• [Aim of the exercise] Leave the pictures out. Retype exactly the lines below from the one containing "more efficiently while maintaining" through the one containing "European & British", and no others.

[Dataset entries]
[Start of section]

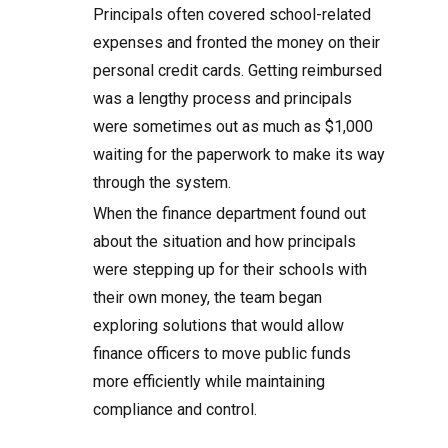
Principals often covered school-related
expenses and fronted the money on their
personal credit cards. Getting reimbursed
was a lengthy process and principals
were sometimes out as much as $1,000
waiting for the paperwork to make its way
through the system.
When the finance department found out
about the situation and how principals
were stepping up for their schools with
their own money, the team began
exploring solutions that would allow
finance officers to move public funds
more efficiently while maintaining
compliance and control.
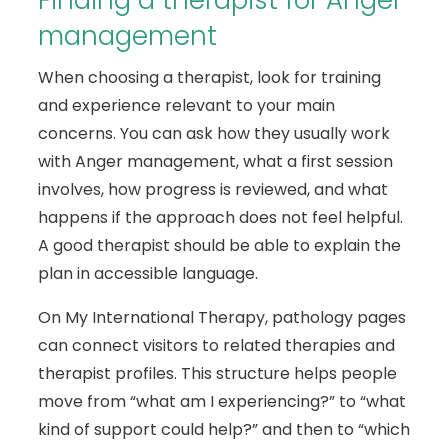
Finding a therapist for Anger
management
When choosing a therapist, look for training
and experience relevant to your main
concerns. You can ask how they usually work
with Anger management, what a first session
involves, how progress is reviewed, and what
happens if the approach does not feel helpful.
A good therapist should be able to explain the
plan in accessible language.
On My International Therapy, pathology pages
can connect visitors to related therapies and
therapist profiles. This structure helps people
move from “what am I experiencing?” to “what
kind of support could help?” and then to “which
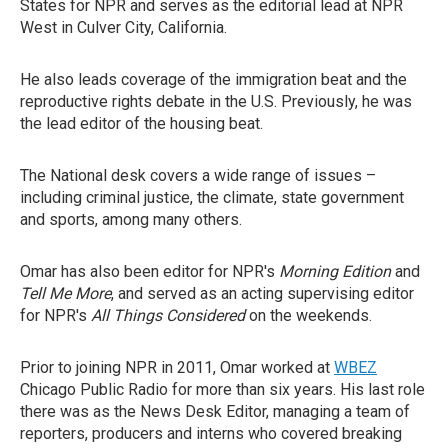
States for NPR and serves as the editorial lead at NPR
West in Culver City, California.
He also leads coverage of the immigration beat and the
reproductive rights debate in the U.S. Previously, he was
the lead editor of the housing beat.
The National desk covers a wide range of issues –
including criminal justice, the climate, state government
and sports, among many others.
Omar has also been editor for NPR's
Morning Edition
and
Tell Me More
, and served as an acting supervising editor
for NPR's
All Things Considered
on the weekends.
Prior to joining NPR in 2011, Omar worked at
WBEZ
Chicago Public Radio for more than six years. His last role
there was as the News Desk Editor, managing a team of
reporters, producers and interns who covered breaking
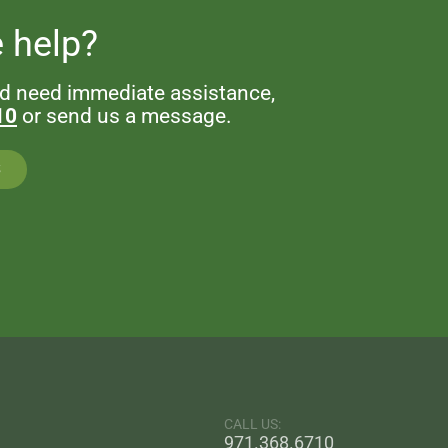
 help?
nd need immediate assistance,
10
or send us a message.
S
CALL US:
971.368.6710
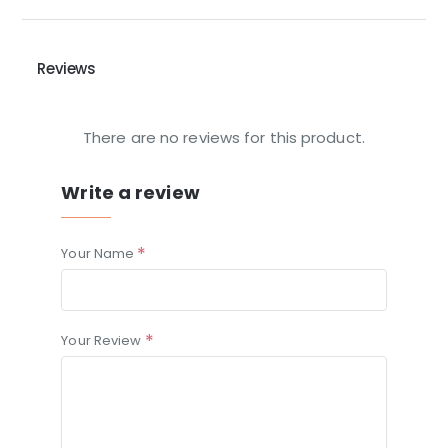
Reviews
There are no reviews for this product.
Write a review
Your Name
Your Review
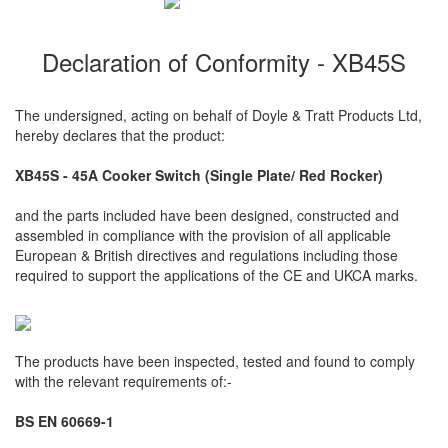
Declaration of Conformity - XB45S
The undersigned, acting on behalf of Doyle & Tratt Products Ltd,
hereby declares that the product:
XB45S - 45A Cooker Switch (Single Plate/ Red Rocker)
and the parts included have been designed, constructed and
assembled in compliance with the provision of all applicable
European & British directives and regulations including those
required to support the applications of the CE and UKCA marks.
The products have been inspected, tested and found to comply
with the relevant requirements of:-
BS EN 60669-1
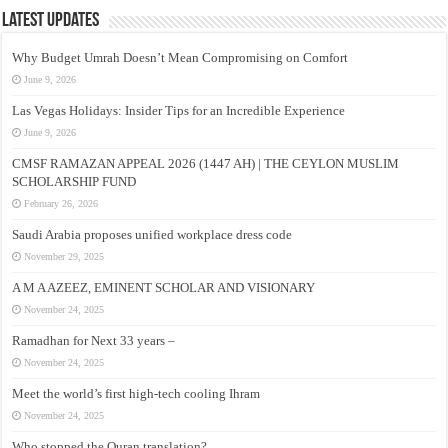
Latest Updates
Why Budget Umrah Doesn’t Mean Compromising on Comfort
June 9, 2026
Las Vegas Holidays: Insider Tips for an Incredible Experience
June 9, 2026
CMSF RAMAZAN APPEAL 2026 (1447 AH) | THE CEYLON MUSLIM
SCHOLARSHIP FUND
February 26, 2026
Saudi Arabia proposes unified workplace dress code
November 29, 2025
A M A AZEEZ, EMINENT SCHOLAR AND VISIONARY
November 24, 2025
Ramadhan for Next 33 years –
November 24, 2025
Meet the world’s first high-tech cooling Ihram
November 24, 2025
Who stopped the Quran translation?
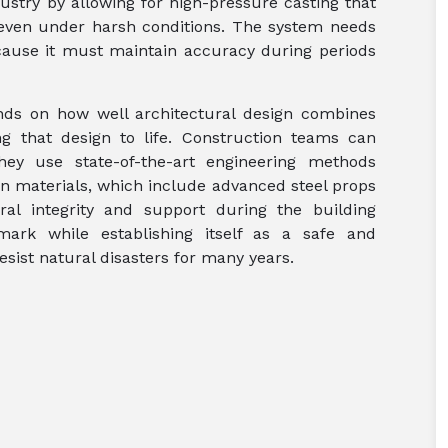
dustry by allowing for high-pressure casting that
t even under harsh conditions. The system needs
ause it must maintain accuracy during periods
nds on how well architectural design combines
g that design to life. Construction teams can
hey use state-of-the-art engineering methods
ion materials, which include advanced steel props
al integrity and support during the building
mark while establishing itself as a safe and
esist natural disasters for many years.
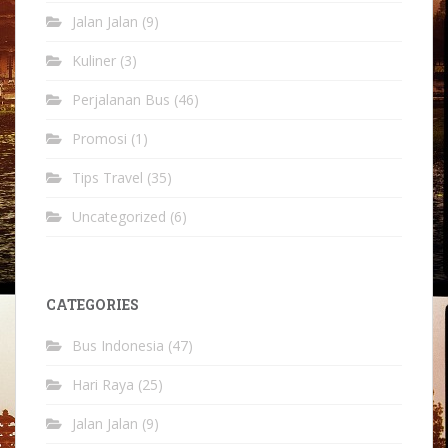
Jalan Jalan
(9)
Kuliner
(3)
Perjalanan Bus
(46)
Promosi
(1)
Tips Travel
(35)
Uncategorized
(6)
CATEGORIES
Bus Indonesia
(47)
Hari Raya
(25)
Jalan Jalan
(9)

[End of section]

• [Answer section]
more efficiently while maintaining
compliance and control.
Finding a therapist for Anger
management
When choosing a therapist, look for training
and experience relevant to your main
concerns. You can ask how they usually work
with Anger management, what a first session
involves, how progress is reviewed, and what
happens if the approach does not feel helpful.
A good therapist should be able to explain the
plan in accessible language.
On My International Therapy, pathology pages
can connect visitors to related therapies and
therapist profiles. This structure helps people
move from “what am I experiencing?” to “what
kind of support could help?” and then to “which
States for NPR and serves as the editorial lead at NPR
West in Culver City, California.
He also leads coverage of the immigration beat and the
reproductive rights debate in the U.S. Previously, he was
the lead editor of the housing beat.
The National desk covers a wide range of issues –
including criminal justice, the climate, state government
and sports, among many others.
Omar has also been editor for NPR's
Morning Edition
and
Tell Me More
, and served as an acting supervising editor
for NPR's
All Things Considered
on the weekends.
Prior to joining NPR in 2011, Omar worked at
WBEZ
Chicago Public Radio for more than six years. His last role
there was as the News Desk Editor, managing a team of
reporters, producers and interns who covered breaking
 help?
nd need immediate assistance,
10
or send us a message.
S
CALL US:
971.368.6710
Reviews
There are no reviews for this product.
Write a review
Your Name
Your Review
Declaration of Conformity - XB45S
The undersigned, acting on behalf of Doyle & Tratt Products Ltd,
hereby declares that the product:
XB45S - 45A Cooker Switch (Single Plate/ Red Rocker)
and the parts included have been designed, constructed and
assembled in compliance with the provision of all applicable
European & British directives and regulations including those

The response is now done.